相続税申告においては、家財道具も相続税の課税対象となり、申告書に、家財道具一式の評価額として、「10万円」や「20万円」などと記載することがあります。
この申告書記載の評価は、過少申告といわれないように便宜的に評価額を計上していることが多く、実際のその分の価値があると査定したうえで行っているものではありません。
調停や審判では、遺産分割の判断をするためには、遺産の範囲を特定することが必要であり、特定された遺産について評価を確定することも必要となります。
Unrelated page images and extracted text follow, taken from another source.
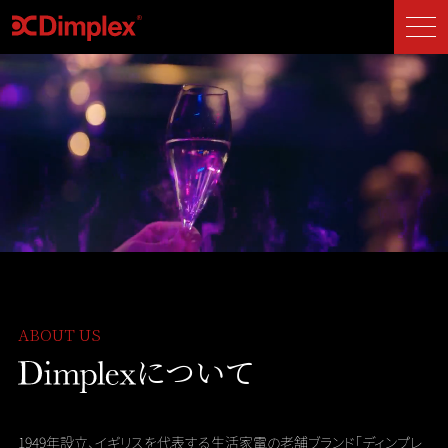
ABOUT US
について
1949年設立、イギリスを代表する生活家電の老舗ブランド
「ディンプレ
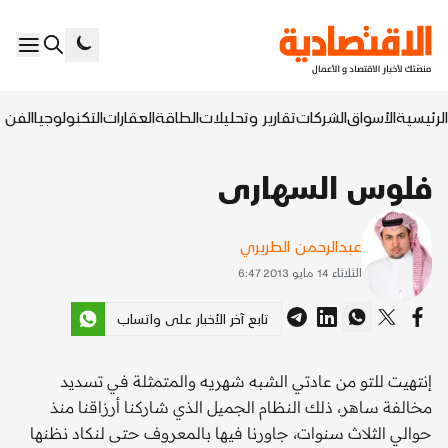
الرئيسية
الأسواق
الشركات
تقارير وتحليلات
الطاقة
العقارات
التكنولوجيا
الفن ا
فلوس السهارى
عبدالرحمن الطريري
الثلاثاء 14 مايو 2013 6:47
تابع آخر الأخبار على واتساب
إنتهيت للتو من عادتي الشبه شهريه والمتمثلة في تسديد
مخالفة ساهر، ذلك النظام الجميل الذي شاركنا أرزاقنا منذ
حوالي الثلاث سنوات، جاورنا فيها بالمعروف حتى لنكاد نظنها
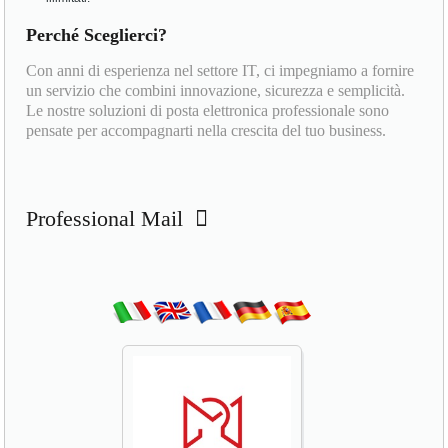
Perché Sceglierci?
Con anni di esperienza nel settore IT, ci impegniamo a fornire
un servizio che combini innovazione, sicurezza e semplicità.
Le nostre soluzioni di posta elettronica professionale sono
pensate per accompagnarti nella crescita del tuo business.
Professional Mail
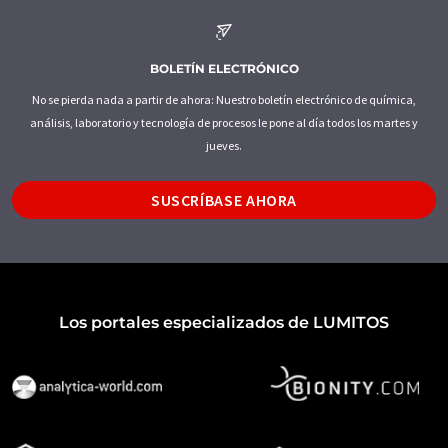
BOLETÍN ELECTRÓNICO
No se pierda nada a partir de ahora: Nuestro boletín electrónico de química,
análisis, laboratorio y tecnología de procesos le pone al día todos los martes y
jueves.
SUSCRÍBASE AHORA
Los portales especializados de LUMITOS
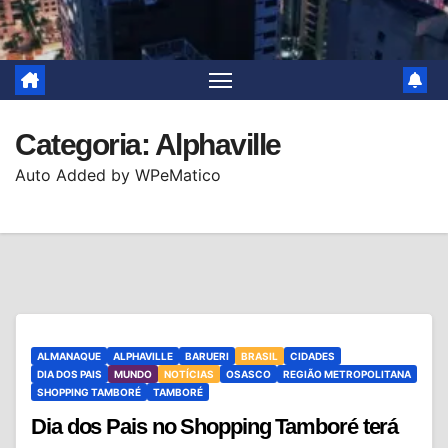
Categoria:
Alphaville
Auto Added by WPeMatico
ALMANAQUE
ALPHAVILLE
BARUERI
BRASIL
CIDADES
DIA DOS PAIS
MUNDO
NOTÍCIAS
OSASCO
REGIÃO METROPOLITANA
SHOPPING TAMBORÉ
TAMBORÉ
Dia dos Pais no Shopping Tamboré terá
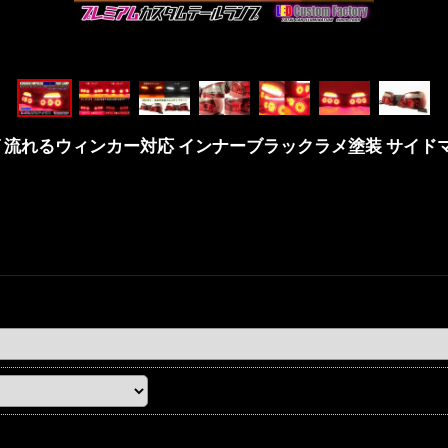
リング 流れるウィンカー対応 インナーブラックラメ塗装 サイド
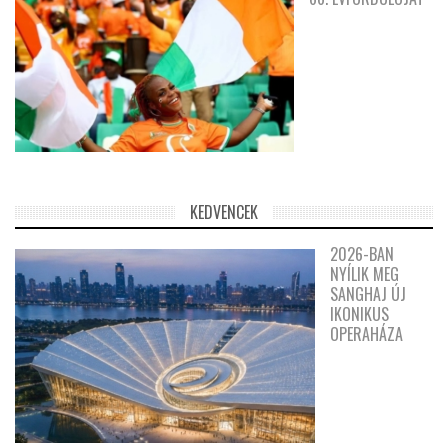
KEDVENCEK
2026-BAN
NYÍLIK MEG
SANGHAJ ÚJ
IKONIKUS
OPERAHÁZA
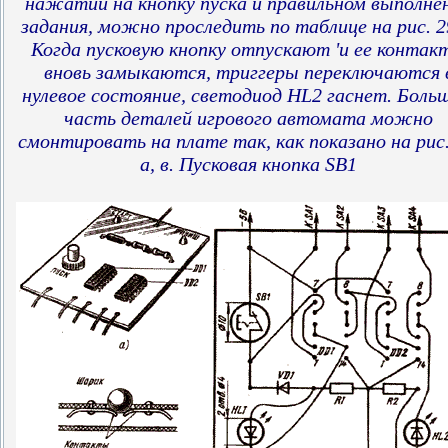
нажатии на кнопку пуска и правильном выполне
задания, можно проследить по таблице на рис. 2
Когда пусковую кнопку отпускают 'и ее контак
вновь замыкаются, триггеры переключаются 
нулевое состояние, светодиод HL2 гаснет. Боль
часть деталей игрового автомата можно
смонтировать на плате так, как показано на рис.
а, в. Пусковая кнопка SB1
日常に使われる家庭用財産について、箸1本、ペン1本まで特定することは不可能ですし、家財道具が特定されているかを判断することも、被相続人と同居していなかった相続人には不可能と思われます。
また、家財道具一つ一つの評価を確定することも不可能と考えられ、また、実際には、価値がゼロ円という家財道具が多いと思われます。
上記のように考えられるため、調停や審判では、相続税申告書に記載があったということで家財道具一式が遺産目録に記載されていたとしても、原則として分割対象の遺産としては取り扱わない形で処理が進められます。
もっとも、遺産分割調停まで進んでいる場合には、当事者間で感情的な対立等もあるため、調停手続き中において、当事者の中より、家財道具の処理を強く希望するようなことがあった場合、調停期日で、遺産分割協議とは別途で、当事者間で、特に処理(取得)を希望する家財道具について、形見分けについての調整が図られることがあります。
形見分けとされるような家財道具については、最終的に遺産分割調停や審判の対象財産とはならないため、どこかの時点で話し合いで解決を図る必要がありますので、最終的な遺産分割による利益を踏まえ、解決を図ることが肝要ではないかと思います。